Ткацкие станы стоят в каждом крестьянском доме, 95 % населения. «Натуральное хозяйство». В городах — свои мощные центры. Сбить цену… Даже если я буду отдавать полотно купцам здесь на Стрелке даром — пока довезут — золотым станет.

«Экспорт капитала»? — Поставить десяток таких фабричек по «Святой Руси»? — Отберут. Либо сами установки, либо налогами. Власть понимает одно — «отъём прибавочного продукта». Всего.

– Без этого с голоду не помрёшь? — Отдай.

Этого «прибавочного продукта» на Руси мало. Поэтому обдирают как липку. Крестьянин «любуется» как его жена бьётся грудью об «грудницу» не от садо-мазо, а от чёткого понимания: если он хоть что купит, власть поймёт, что у него есть «деньги». Не обязательно серебро — любой ликвидный ресурс. И отберёт.

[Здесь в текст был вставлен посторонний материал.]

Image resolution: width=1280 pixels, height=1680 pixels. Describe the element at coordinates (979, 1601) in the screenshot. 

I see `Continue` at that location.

Платёжеспособный спрос — вблизи нуля. На кой чёрт хоть что для Руси делать, если заплатить никто не может? — Только вятшие. А их мало, сидят они… реденько.

Сочетание нищеты, малой плотности населения, дурного климата, «грабиловки властей», транспортных расходов, консерватизма общества…

Я снова начинал чувствовать «асфальт на темечке».

Понятно, что тут, на Стрелке, у меня было совсем не та позиция, что была в Пердуновке, и уж тем более, в самом начале в Киеве. Но останавливаться, превращаться в пусть и продвинутого, с хрустальными привесками по всему костюму, «золочёного крысюка на куче дерьма»…

Сначала меня раздражали бытовые мелочи: темнота в помещении, тараканы в супе… Потом общественный маразм в форме сословий, рабовладения, церковных и народных суеверий… Теперь раз за разом бил по глазам, рукам, мозгам идиотизм экономического базиса.

«Платёжеспособный спрос» — понятно. «Натуральное хозяйство» — понятно. Но их же совместить — невозможно!

Какая-то наша «Святая Русь»… корявая. Чего-то в этой «консерватории» неправильно.

А вокруг кипела нормальная человеческая жизнь. Шли стройки в городках и селениях, копали котлованы под фундаменты моего «дворца», водонапорной башни и храма, расширялись расчищенные территории под пашни и пастбища, пошла уборочная по весной распаханному и засеянному, закрутилась молотилки, улучшались рыбалка и усилилась заготовка «плодов дикой природы» на зиму…

«Люди, хлеб, железо» — три сосны в которых я блуждаю всю жизнь свою. Снова стало не хватать людей.